Several approaches for process modeling based on the generated training dataset are studied. They can be categorized into two major groups: parametric and nonparametric identification methods [9,10]. Parametric methods include approaches that impose a structure on the process model and include parsimonious number of parameters. On the other hand, nonparametric methods consist of approaches in which no specific model structure is presumed and usually a large number of model parameters are obtained during the identification procedure.

There are few papers discussing the system identification problem in batch processes. Shen et al. [11] try the application of a PID controller on an empirical Linear Time Invariant (LTI) transfer function built for a batch process case study. Nonetheless, this approach does not consider the nonlinearity and time-varying properties, which is very likely to occur in batch processes, in the process model. Ma and Braatz [12] assume the mechanistic model is available, and investigate the effect of parameter uncertainty in the identification DOE and optimal control in batch processes. However, in many practical situations, a reliable mechanistic model is not available. Several studies are performed on the modeling of batch processes using Latent Variable Models (LVMs)[13,14]. Some authors have tried to model the batch processes using Subspace Identification Methods (SIMs) [15,16]. SIMs have received considerable appreciation in the literature, yet the studies on SIMs are mostly confined to developing LTI models which may not be satisfactory for batch process modeling and control. Verhaegen and Yu [17] proposed a new version of SIM for modeling the Linear Time Varying (LTV) processes. However, it conveys extra effort to model the process locally at every sample time, While the approach proposed by Nomikos [13] models the LTV processes with much less effort using LVMs. However, there is no paper discussing the identifiability conditions of batch processes operating in closed-loop and the effect of training data generation step on the model accuracy. In a recent work, Golshan et al.[18] proposed a Model Predictive Control (MPC) approach based on Latent Variable (LV) modeling of batch processes, called LV-MPC. Golshan and MacGregor, [19] investigated the properties of three different modeling approaches that can be used in the course of LV-MPC.

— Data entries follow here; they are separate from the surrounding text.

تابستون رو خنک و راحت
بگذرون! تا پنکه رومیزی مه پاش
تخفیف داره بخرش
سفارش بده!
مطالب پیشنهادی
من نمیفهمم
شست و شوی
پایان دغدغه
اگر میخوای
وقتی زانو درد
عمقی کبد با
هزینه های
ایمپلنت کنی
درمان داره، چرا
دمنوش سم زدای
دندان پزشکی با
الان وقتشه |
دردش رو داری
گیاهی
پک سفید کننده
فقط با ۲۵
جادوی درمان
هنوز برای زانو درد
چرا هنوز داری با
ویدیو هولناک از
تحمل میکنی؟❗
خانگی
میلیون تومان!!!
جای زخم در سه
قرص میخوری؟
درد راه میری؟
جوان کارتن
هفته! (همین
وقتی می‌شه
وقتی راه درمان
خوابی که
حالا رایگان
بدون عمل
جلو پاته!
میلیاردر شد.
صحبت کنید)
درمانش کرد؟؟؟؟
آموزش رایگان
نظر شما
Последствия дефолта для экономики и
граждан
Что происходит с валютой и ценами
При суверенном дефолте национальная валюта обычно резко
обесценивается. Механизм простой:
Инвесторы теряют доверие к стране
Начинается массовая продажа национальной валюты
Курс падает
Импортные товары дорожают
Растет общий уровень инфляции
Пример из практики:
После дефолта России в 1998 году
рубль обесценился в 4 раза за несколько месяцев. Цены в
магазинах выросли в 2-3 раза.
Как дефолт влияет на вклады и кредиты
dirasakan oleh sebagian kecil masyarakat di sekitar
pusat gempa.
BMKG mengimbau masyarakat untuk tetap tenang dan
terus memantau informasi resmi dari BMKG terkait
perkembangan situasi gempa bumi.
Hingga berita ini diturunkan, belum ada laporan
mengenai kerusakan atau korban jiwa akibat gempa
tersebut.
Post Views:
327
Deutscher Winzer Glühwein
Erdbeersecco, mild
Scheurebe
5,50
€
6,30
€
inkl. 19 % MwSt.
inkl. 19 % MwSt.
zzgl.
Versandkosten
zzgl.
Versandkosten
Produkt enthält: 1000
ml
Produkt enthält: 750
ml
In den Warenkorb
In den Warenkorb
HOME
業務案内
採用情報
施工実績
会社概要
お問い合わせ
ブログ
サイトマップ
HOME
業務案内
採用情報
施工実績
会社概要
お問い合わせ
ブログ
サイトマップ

In the current work the system identification issues for batch processes are explored by focusing on the identification for control using LVM approaches. First, the concept of identifiability conditions for batch processes is explored. Second, the necessary and sufficient conditions to satisfy identifiability for batch systems are derived. Furthermore, based on the identifiability conditions, the guidelines for generating the training dataset to be used in the LV modeling of batch processes are proposed for the three modeling approaches presented in [19]. Moreover, the optimal controller tuning to be used to generate the training dataset is proposed. Finally, a comparison of the SIMs and LVMs that reveals the similarities, differences, and connections between these two modeling alternatives is presented and it is shown that the effort included in the SIMs for modeling of LTV systems can be avoided by using LVMs for modeling of LTV systems.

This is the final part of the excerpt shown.